Do this by taking the large shape you have already sawn out with the rounded corners. Measure out 100 mm from the middle on each of the diagonal lines you have already drawn. Join up the points to create the aforementioned square.
Use a glass tumbler to mark out round corners in this square as well (image one).

You should now drill a hole in one place on the line you have drawn so that it is easier for you to saw out the shape in the middle (image two).
Then, use the hole you just drilled as an entry point and saw out the square (image three).

Note that your Lazy Susan will also work just as well without this gap.

5 9

Sanding

The edge of a rounded wooden board is being sanded with a sanding sponge.
Sanding the edges gives your Lazy Susan a high-quality finish.

You should now go over all the sawn edges with a fine sanding sponge.

6 9

Drill the blind holes

A wood drill bit is being used to drill a hole in the middle of a circular wooden board.
In order to drill a blind hole, you’ll need to measure precisely how deep you can drill and mark this position.

What you need: Cordless drill/driver, wood drill bit 10mm, Adhesive tape, G-clamps

In the next step, you’ll need the two sawn-out circular wooden boards. Mark the centre of each and drill a hole where you’ve made the marking.
Watch out: DO NOT drill completely through the wood – only drill blind holes. You should mark the depth you need for this on the drill bit to make sure you don’t drill too far.

7 9

Attach the small circular wooden board

  • A wood drill bit is being used to drill a hole at the edge of a circular wooden board.
    First, drill the holes...
  • A circular wooden board is being attached to a larger wooden board with screws.
    …and then screw the round board to the large shape.

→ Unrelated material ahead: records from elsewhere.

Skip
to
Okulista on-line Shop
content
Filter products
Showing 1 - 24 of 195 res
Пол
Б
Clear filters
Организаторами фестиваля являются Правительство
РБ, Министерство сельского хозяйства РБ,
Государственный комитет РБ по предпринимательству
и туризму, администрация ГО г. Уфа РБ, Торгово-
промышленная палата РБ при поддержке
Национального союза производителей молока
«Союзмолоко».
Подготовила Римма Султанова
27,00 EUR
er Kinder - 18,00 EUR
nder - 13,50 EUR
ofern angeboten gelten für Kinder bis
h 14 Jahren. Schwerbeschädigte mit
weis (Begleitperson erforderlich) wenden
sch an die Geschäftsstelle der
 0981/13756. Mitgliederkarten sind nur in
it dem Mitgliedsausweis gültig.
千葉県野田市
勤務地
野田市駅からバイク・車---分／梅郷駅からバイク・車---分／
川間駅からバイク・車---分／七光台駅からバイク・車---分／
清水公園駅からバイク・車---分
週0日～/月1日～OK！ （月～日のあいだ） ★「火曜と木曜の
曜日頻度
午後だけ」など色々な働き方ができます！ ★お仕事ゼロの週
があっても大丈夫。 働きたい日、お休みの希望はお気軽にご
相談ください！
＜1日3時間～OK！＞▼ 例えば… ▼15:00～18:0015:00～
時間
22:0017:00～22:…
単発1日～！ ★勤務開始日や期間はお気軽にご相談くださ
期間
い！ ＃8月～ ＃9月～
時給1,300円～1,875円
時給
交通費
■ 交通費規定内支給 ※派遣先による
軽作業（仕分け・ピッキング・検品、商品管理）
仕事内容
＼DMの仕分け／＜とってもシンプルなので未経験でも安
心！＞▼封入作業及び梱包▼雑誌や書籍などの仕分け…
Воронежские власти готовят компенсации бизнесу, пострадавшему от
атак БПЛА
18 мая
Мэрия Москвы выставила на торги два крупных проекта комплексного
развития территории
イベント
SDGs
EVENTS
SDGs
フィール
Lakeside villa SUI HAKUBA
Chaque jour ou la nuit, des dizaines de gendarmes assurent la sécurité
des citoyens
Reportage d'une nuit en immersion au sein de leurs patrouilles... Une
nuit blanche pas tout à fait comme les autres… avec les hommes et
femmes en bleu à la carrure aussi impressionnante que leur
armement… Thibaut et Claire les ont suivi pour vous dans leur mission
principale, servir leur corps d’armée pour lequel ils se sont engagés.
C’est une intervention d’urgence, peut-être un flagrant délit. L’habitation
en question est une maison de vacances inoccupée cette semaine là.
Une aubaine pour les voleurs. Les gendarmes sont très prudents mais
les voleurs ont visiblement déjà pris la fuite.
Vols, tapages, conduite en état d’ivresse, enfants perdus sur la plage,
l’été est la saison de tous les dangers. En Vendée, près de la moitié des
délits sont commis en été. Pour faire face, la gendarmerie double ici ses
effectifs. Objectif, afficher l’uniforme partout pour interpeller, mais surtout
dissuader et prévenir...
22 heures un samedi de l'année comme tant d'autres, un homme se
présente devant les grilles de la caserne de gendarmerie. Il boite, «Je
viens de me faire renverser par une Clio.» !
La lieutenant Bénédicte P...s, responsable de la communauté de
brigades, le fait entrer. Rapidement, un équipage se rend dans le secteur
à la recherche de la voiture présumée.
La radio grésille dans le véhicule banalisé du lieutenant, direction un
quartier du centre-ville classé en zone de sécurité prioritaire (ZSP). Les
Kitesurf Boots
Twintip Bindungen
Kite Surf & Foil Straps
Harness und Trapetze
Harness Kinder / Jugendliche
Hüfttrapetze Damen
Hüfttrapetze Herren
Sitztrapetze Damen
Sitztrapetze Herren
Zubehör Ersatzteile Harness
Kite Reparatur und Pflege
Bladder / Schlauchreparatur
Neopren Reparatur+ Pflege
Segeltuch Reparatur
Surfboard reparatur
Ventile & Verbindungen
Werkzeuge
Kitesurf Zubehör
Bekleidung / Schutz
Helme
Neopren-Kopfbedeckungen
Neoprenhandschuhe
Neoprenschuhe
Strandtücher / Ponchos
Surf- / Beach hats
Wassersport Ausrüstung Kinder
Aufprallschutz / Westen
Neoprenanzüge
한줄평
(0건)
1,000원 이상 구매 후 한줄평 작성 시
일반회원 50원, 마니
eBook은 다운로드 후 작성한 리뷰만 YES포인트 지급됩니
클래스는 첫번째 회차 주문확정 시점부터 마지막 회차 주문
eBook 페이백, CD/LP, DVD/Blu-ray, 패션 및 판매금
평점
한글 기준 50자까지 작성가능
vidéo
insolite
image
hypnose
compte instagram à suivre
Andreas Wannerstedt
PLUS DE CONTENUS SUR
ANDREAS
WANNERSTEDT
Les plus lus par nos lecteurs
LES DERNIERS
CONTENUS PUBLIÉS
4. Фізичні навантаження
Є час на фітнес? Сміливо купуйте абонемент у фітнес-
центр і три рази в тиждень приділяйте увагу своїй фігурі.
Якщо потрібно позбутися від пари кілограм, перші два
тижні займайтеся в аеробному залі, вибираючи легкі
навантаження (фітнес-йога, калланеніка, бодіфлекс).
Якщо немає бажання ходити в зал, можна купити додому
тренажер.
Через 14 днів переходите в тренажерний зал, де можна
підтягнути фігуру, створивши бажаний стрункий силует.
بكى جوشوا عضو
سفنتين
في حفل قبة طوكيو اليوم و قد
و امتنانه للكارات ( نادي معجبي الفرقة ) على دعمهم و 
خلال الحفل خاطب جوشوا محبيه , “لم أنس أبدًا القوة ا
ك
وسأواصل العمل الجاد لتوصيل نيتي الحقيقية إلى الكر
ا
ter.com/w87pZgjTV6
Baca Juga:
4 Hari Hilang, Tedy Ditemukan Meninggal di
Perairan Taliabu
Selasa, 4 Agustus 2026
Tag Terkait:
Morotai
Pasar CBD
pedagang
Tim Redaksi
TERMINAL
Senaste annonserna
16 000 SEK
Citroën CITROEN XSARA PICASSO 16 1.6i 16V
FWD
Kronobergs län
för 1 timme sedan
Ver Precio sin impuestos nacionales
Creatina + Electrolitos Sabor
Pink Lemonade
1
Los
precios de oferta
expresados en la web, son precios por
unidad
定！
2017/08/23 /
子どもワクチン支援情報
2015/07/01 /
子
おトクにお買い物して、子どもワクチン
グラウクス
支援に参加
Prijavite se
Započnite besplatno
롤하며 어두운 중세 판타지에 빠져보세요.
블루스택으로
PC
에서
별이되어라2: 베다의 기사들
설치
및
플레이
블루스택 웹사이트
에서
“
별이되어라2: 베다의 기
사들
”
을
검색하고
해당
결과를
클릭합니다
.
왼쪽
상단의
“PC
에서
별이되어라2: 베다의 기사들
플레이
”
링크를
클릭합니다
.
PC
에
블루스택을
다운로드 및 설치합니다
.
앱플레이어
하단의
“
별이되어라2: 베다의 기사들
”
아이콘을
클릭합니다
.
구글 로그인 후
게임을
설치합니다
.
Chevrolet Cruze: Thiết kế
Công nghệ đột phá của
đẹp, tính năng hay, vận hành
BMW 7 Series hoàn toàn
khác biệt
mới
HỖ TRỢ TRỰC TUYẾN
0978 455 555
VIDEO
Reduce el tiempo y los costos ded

What you need: Cordless drill/driver, wood drill bit: 4mm, drill bit, G-clamps, Screws (3.5 mm x 50 mm)

You now need to attach the smaller circular wooden board to the large shape. Do this by first drilling four holes into the wooden disc, each 15 mm away from the edge.
Now, place the smaller circular board exactly in the middle (100 mm away from the edge all the way around) of the large shape and attach it with four screws.

8 9

Attach the wheels and the dowel rod

Four small plastic wheels are being attached to a circular wooden board.
A small wooden dowel rod is being inserted into a hole in the middle of a circular wooden board.

What you need: Cordless drill/driver, drill bit, G-clamps, Screws (3 mm x 12 mm) | Four small fixed castors (27 mm in height) | Round wooden dowel rod (10 mm x 30 mm in length)

You’re nearly done! Now, attach the four wheels to the underside of the large circle with the appropriate screws (image one).
Then, insert a small wooden dowel rod in the central hole (image two).

9 9

Assemble the components

The bottom board with wheels and the surface of the turntable that makes contact with the wheels are being inserted into one another.
If everything has been attached in the correct position, the upper wooden disc should turn smoothly.

What you need: All the components

Finally, all you need to do is to insert the two parts into one another and it’s time for you and your friends to eat!


Legal notice

Bosch does not accept any responsibility for the instructions stored here. Bosch would also like to point out that you follow these instructions at your own risk. For your own safety, please take all the necessary precautions.